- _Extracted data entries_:
▶

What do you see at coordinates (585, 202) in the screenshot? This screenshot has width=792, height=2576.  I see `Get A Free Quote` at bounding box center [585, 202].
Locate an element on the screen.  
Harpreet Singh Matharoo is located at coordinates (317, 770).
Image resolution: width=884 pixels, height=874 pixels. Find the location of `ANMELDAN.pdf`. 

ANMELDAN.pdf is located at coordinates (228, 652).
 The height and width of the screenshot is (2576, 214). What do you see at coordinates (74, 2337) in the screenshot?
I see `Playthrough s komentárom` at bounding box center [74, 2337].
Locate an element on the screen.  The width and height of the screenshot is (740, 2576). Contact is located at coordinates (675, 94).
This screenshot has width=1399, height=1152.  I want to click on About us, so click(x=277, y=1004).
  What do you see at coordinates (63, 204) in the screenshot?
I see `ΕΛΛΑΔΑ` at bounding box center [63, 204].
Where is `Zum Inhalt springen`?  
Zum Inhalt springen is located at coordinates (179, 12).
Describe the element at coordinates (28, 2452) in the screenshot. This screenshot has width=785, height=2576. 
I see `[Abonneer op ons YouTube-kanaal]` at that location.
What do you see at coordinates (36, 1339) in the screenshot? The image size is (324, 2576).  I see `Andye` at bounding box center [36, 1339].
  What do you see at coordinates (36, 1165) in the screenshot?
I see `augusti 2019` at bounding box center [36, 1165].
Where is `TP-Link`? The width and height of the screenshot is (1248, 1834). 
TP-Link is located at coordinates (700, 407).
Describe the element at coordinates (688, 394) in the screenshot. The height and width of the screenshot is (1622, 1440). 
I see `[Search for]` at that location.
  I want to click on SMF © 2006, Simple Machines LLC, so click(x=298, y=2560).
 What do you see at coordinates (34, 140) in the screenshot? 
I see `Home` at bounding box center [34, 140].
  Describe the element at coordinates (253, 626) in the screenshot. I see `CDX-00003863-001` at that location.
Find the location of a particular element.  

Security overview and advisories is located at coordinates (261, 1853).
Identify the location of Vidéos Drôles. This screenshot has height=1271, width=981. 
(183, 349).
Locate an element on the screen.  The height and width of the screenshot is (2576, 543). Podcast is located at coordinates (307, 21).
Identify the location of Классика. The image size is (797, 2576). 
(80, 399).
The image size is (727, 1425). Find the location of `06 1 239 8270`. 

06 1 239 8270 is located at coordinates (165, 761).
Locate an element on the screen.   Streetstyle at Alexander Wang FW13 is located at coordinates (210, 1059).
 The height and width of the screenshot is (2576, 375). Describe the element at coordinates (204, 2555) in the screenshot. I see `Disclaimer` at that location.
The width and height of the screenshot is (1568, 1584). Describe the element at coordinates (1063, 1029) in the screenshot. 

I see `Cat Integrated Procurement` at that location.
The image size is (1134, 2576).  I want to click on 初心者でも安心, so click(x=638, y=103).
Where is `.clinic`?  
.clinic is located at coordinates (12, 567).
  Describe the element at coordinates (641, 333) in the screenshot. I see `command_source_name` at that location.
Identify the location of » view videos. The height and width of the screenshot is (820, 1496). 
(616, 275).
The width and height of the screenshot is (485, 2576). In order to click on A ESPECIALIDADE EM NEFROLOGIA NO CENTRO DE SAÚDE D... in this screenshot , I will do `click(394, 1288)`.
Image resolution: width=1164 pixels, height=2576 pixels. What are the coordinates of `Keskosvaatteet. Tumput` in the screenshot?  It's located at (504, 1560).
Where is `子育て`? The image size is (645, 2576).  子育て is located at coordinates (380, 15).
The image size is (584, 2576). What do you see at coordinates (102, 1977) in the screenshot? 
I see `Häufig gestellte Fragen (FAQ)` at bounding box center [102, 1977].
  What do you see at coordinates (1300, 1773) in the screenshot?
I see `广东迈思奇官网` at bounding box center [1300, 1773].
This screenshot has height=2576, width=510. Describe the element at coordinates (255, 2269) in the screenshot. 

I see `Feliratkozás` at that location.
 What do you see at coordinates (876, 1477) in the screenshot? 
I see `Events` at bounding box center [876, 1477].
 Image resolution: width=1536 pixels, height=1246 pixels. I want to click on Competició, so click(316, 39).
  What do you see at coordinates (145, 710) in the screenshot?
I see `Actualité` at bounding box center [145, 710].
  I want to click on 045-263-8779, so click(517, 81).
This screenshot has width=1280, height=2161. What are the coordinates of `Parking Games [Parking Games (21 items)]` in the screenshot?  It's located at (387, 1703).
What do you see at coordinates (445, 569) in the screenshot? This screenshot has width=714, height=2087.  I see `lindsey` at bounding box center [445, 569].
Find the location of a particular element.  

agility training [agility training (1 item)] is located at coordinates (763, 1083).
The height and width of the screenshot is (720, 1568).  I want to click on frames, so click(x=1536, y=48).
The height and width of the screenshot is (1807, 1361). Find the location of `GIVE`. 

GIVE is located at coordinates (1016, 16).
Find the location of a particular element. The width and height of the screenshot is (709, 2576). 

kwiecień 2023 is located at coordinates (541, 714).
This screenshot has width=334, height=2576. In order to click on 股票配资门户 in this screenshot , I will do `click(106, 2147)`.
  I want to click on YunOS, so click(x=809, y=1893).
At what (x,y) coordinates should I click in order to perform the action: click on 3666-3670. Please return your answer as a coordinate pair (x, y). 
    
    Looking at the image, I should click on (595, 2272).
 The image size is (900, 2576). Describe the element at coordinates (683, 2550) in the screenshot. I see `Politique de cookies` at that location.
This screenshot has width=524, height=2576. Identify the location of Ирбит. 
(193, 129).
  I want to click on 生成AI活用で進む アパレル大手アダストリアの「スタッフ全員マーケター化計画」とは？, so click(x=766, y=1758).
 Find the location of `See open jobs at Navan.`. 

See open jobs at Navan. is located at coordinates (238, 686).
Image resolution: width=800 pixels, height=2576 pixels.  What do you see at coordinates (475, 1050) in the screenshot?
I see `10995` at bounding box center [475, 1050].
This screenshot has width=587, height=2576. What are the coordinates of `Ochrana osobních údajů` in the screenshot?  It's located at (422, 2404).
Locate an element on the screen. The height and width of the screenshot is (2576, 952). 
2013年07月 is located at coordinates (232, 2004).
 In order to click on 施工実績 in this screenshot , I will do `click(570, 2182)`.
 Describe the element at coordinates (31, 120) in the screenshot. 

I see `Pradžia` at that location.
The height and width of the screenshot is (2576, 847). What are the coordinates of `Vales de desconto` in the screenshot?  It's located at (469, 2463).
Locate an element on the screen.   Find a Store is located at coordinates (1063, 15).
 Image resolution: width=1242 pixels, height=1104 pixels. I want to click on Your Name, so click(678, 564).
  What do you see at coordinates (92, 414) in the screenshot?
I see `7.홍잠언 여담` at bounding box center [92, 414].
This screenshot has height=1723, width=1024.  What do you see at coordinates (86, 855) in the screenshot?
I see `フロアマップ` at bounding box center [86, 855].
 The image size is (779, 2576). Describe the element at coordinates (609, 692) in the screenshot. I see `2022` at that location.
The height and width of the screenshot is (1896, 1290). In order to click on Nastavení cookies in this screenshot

◀

- _WORK ORDER_:
The full set of data above must come back exactly as written.

- _TASK RESPONSE_:
What do you see at coordinates (585, 202) in the screenshot? This screenshot has width=792, height=2576.  I see `Get A Free Quote` at bounding box center [585, 202].
Locate an element on the screen.  
Harpreet Singh Matharoo is located at coordinates (317, 770).
Image resolution: width=884 pixels, height=874 pixels. Find the location of `ANMELDAN.pdf`. 

ANMELDAN.pdf is located at coordinates (228, 652).
 The height and width of the screenshot is (2576, 214). What do you see at coordinates (74, 2337) in the screenshot?
I see `Playthrough s komentárom` at bounding box center [74, 2337].
Locate an element on the screen.  The width and height of the screenshot is (740, 2576). Contact is located at coordinates (675, 94).
This screenshot has width=1399, height=1152.  I want to click on About us, so click(x=277, y=1004).
  What do you see at coordinates (63, 204) in the screenshot?
I see `ΕΛΛΑΔΑ` at bounding box center [63, 204].
Where is `Zum Inhalt springen`?  
Zum Inhalt springen is located at coordinates (179, 12).
Describe the element at coordinates (28, 2452) in the screenshot. This screenshot has width=785, height=2576. 
I see `[Abonneer op ons YouTube-kanaal]` at that location.
What do you see at coordinates (36, 1339) in the screenshot? The image size is (324, 2576).  I see `Andye` at bounding box center [36, 1339].
  What do you see at coordinates (36, 1165) in the screenshot?
I see `augusti 2019` at bounding box center [36, 1165].
Where is `TP-Link`? The width and height of the screenshot is (1248, 1834). 
TP-Link is located at coordinates (700, 407).
Describe the element at coordinates (688, 394) in the screenshot. The height and width of the screenshot is (1622, 1440). 
I see `[Search for]` at that location.
  I want to click on SMF © 2006, Simple Machines LLC, so click(x=298, y=2560).
 What do you see at coordinates (34, 140) in the screenshot? 
I see `Home` at bounding box center [34, 140].
  Describe the element at coordinates (253, 626) in the screenshot. I see `CDX-00003863-001` at that location.
Find the location of a particular element.  

Security overview and advisories is located at coordinates (261, 1853).
Identify the location of Vidéos Drôles. This screenshot has height=1271, width=981. 
(183, 349).
Locate an element on the screen.  The height and width of the screenshot is (2576, 543). Podcast is located at coordinates (307, 21).
Identify the location of Классика. The image size is (797, 2576). 
(80, 399).
The image size is (727, 1425). Find the location of `06 1 239 8270`. 

06 1 239 8270 is located at coordinates (165, 761).
Locate an element on the screen.   Streetstyle at Alexander Wang FW13 is located at coordinates (210, 1059).
 The height and width of the screenshot is (2576, 375). Describe the element at coordinates (204, 2555) in the screenshot. I see `Disclaimer` at that location.
The width and height of the screenshot is (1568, 1584). Describe the element at coordinates (1063, 1029) in the screenshot. 

I see `Cat Integrated Procurement` at that location.
The image size is (1134, 2576).  I want to click on 初心者でも安心, so click(x=638, y=103).
Where is `.clinic`?  
.clinic is located at coordinates (12, 567).
  Describe the element at coordinates (641, 333) in the screenshot. I see `command_source_name` at that location.
Identify the location of » view videos. The height and width of the screenshot is (820, 1496). 
(616, 275).
The width and height of the screenshot is (485, 2576). In order to click on A ESPECIALIDADE EM NEFROLOGIA NO CENTRO DE SAÚDE D... in this screenshot , I will do `click(394, 1288)`.
Image resolution: width=1164 pixels, height=2576 pixels. What are the coordinates of `Keskosvaatteet. Tumput` in the screenshot?  It's located at (504, 1560).
Where is `子育て`? The image size is (645, 2576).  子育て is located at coordinates (380, 15).
The image size is (584, 2576). What do you see at coordinates (102, 1977) in the screenshot? 
I see `Häufig gestellte Fragen (FAQ)` at bounding box center [102, 1977].
  What do you see at coordinates (1300, 1773) in the screenshot?
I see `广东迈思奇官网` at bounding box center [1300, 1773].
This screenshot has height=2576, width=510. Describe the element at coordinates (255, 2269) in the screenshot. 

I see `Feliratkozás` at that location.
 What do you see at coordinates (876, 1477) in the screenshot? 
I see `Events` at bounding box center [876, 1477].
 Image resolution: width=1536 pixels, height=1246 pixels. I want to click on Competició, so click(316, 39).
  What do you see at coordinates (145, 710) in the screenshot?
I see `Actualité` at bounding box center [145, 710].
  I want to click on 045-263-8779, so click(517, 81).
This screenshot has width=1280, height=2161. What are the coordinates of `Parking Games [Parking Games (21 items)]` in the screenshot?  It's located at (387, 1703).
What do you see at coordinates (445, 569) in the screenshot? This screenshot has width=714, height=2087.  I see `lindsey` at bounding box center [445, 569].
Find the location of a particular element.  

agility training [agility training (1 item)] is located at coordinates (763, 1083).
The height and width of the screenshot is (720, 1568).  I want to click on frames, so click(x=1536, y=48).
The height and width of the screenshot is (1807, 1361). Find the location of `GIVE`. 

GIVE is located at coordinates (1016, 16).
Find the location of a particular element. The width and height of the screenshot is (709, 2576). 

kwiecień 2023 is located at coordinates (541, 714).
This screenshot has width=334, height=2576. In order to click on 股票配资门户 in this screenshot , I will do `click(106, 2147)`.
  I want to click on YunOS, so click(x=809, y=1893).
At what (x,y) coordinates should I click in order to perform the action: click on 3666-3670. Please return your answer as a coordinate pair (x, y). 
    
    Looking at the image, I should click on (595, 2272).
 The image size is (900, 2576). Describe the element at coordinates (683, 2550) in the screenshot. I see `Politique de cookies` at that location.
This screenshot has width=524, height=2576. Identify the location of Ирбит. 
(193, 129).
  I want to click on 生成AI活用で進む アパレル大手アダストリアの「スタッフ全員マーケター化計画」とは？, so click(x=766, y=1758).
 Find the location of `See open jobs at Navan.`. 

See open jobs at Navan. is located at coordinates (238, 686).
Image resolution: width=800 pixels, height=2576 pixels.  What do you see at coordinates (475, 1050) in the screenshot?
I see `10995` at bounding box center [475, 1050].
This screenshot has width=587, height=2576. What are the coordinates of `Ochrana osobních údajů` in the screenshot?  It's located at (422, 2404).
Locate an element on the screen. The height and width of the screenshot is (2576, 952). 
2013年07月 is located at coordinates (232, 2004).
 In order to click on 施工実績 in this screenshot , I will do `click(570, 2182)`.
 Describe the element at coordinates (31, 120) in the screenshot. 

I see `Pradžia` at that location.
The height and width of the screenshot is (2576, 847). What are the coordinates of `Vales de desconto` in the screenshot?  It's located at (469, 2463).
Locate an element on the screen.   Find a Store is located at coordinates (1063, 15).
 Image resolution: width=1242 pixels, height=1104 pixels. I want to click on Your Name, so click(678, 564).
  What do you see at coordinates (92, 414) in the screenshot?
I see `7.홍잠언 여담` at bounding box center [92, 414].
This screenshot has height=1723, width=1024.  What do you see at coordinates (86, 855) in the screenshot?
I see `フロアマップ` at bounding box center [86, 855].
 The image size is (779, 2576). Describe the element at coordinates (609, 692) in the screenshot. I see `2022` at that location.
The height and width of the screenshot is (1896, 1290). In order to click on Nastavení cookies in this screenshot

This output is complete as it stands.